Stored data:

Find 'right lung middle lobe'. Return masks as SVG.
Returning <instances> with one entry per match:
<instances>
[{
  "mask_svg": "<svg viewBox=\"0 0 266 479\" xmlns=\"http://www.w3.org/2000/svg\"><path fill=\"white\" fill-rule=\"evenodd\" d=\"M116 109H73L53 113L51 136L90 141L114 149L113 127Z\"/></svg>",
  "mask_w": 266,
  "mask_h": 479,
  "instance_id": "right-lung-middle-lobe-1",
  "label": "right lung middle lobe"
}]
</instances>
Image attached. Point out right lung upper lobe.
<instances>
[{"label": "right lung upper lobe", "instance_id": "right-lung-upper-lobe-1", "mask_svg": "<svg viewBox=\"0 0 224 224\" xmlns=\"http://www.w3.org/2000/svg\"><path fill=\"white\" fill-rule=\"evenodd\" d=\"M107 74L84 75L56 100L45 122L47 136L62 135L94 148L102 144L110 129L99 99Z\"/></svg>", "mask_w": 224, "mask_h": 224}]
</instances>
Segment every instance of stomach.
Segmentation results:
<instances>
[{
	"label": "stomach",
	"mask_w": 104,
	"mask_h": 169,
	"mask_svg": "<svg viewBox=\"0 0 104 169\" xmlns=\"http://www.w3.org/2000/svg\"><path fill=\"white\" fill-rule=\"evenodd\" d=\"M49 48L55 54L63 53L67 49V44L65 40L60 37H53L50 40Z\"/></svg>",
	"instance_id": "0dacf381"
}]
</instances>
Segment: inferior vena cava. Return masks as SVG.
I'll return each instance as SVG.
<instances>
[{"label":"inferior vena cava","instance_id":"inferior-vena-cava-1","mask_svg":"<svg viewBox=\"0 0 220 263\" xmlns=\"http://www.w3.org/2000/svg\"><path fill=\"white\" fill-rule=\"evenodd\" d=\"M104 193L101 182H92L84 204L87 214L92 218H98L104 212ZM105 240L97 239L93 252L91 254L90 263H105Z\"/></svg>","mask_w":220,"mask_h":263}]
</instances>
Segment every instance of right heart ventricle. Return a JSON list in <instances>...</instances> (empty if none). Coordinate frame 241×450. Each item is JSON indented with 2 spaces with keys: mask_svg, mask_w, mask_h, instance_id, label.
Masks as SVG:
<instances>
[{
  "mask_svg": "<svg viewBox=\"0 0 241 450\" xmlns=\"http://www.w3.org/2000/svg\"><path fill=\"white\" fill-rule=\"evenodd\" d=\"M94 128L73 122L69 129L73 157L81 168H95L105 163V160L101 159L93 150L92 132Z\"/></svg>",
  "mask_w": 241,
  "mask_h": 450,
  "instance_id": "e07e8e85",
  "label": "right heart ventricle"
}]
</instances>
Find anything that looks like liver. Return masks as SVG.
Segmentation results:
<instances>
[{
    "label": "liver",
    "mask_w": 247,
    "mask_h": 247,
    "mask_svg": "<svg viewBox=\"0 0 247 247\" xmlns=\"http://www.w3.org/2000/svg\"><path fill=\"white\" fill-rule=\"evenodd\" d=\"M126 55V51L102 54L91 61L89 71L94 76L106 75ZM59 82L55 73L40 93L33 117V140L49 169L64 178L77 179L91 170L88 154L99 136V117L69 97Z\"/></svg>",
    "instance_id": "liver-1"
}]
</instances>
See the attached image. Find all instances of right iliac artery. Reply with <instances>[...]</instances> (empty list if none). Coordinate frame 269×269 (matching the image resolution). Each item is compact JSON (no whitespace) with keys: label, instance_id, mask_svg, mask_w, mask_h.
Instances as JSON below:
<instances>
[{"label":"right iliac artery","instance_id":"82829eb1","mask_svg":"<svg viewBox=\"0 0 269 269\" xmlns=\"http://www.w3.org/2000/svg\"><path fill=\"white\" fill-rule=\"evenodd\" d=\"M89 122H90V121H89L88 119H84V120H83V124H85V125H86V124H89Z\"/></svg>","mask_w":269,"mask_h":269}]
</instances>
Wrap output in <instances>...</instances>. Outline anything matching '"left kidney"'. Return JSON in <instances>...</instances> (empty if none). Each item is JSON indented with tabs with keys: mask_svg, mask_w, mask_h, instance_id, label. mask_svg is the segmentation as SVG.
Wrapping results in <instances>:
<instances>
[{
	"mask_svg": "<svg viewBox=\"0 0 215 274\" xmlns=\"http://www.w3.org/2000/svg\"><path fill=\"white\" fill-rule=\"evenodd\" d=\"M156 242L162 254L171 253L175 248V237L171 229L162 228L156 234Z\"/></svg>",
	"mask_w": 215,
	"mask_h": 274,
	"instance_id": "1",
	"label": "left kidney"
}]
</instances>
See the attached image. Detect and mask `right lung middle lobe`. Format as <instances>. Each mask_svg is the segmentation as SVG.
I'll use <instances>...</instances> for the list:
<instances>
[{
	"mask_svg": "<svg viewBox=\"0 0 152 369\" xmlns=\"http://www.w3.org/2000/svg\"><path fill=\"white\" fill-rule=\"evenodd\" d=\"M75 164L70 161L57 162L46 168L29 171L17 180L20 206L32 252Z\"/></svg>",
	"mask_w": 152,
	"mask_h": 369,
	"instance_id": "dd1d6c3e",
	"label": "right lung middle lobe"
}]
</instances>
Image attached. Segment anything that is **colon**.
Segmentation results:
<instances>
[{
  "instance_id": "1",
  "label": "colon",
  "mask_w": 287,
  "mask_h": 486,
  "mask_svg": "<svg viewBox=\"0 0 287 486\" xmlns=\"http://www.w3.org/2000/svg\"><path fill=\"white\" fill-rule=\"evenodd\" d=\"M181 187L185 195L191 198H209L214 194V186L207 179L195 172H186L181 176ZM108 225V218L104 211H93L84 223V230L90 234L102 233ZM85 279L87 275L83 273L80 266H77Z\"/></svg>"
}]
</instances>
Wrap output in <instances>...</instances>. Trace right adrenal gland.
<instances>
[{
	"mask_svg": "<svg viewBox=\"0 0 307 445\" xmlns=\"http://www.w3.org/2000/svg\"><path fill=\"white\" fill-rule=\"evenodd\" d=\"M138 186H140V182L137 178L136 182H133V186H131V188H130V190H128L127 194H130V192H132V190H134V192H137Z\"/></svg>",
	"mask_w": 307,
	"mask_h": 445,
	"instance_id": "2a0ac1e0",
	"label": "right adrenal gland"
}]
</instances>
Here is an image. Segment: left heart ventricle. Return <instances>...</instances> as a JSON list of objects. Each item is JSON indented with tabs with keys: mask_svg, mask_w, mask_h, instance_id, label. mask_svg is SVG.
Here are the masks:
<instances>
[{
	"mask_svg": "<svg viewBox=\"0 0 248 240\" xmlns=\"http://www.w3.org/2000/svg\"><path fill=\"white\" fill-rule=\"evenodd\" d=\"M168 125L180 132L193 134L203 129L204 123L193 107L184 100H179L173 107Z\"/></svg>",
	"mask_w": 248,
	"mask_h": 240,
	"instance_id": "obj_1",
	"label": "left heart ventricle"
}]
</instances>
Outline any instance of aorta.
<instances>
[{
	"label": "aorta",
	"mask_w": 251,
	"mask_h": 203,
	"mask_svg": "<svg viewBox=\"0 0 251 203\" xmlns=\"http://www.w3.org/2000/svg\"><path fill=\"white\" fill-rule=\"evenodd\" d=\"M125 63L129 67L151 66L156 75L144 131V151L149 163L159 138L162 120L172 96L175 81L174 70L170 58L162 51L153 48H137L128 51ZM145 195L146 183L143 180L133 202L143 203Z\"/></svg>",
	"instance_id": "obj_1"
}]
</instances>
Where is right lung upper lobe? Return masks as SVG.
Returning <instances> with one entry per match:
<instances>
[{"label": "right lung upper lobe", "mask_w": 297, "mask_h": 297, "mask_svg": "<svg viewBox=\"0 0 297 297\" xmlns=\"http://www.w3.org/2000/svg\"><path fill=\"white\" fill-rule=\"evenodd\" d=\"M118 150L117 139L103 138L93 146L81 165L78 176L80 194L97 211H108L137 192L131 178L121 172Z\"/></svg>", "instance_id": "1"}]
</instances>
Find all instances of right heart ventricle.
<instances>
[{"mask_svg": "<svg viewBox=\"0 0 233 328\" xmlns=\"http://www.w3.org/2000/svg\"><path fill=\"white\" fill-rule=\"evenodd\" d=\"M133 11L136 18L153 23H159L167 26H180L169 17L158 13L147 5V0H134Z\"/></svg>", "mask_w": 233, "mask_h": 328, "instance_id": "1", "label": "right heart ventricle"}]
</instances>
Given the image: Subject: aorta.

◆ WORK TO BE COMPLETED
Retype exactly. Start at the line with "Find all instances of right heart ventricle." and stop at the last line of the data.

◆ FINAL ANSWER
Find all instances of right heart ventricle.
<instances>
[{"mask_svg": "<svg viewBox=\"0 0 233 328\" xmlns=\"http://www.w3.org/2000/svg\"><path fill=\"white\" fill-rule=\"evenodd\" d=\"M133 11L136 18L153 23H159L167 26H180L169 17L158 13L147 5V0H134Z\"/></svg>", "mask_w": 233, "mask_h": 328, "instance_id": "1", "label": "right heart ventricle"}]
</instances>
Given the image: Subject: aorta.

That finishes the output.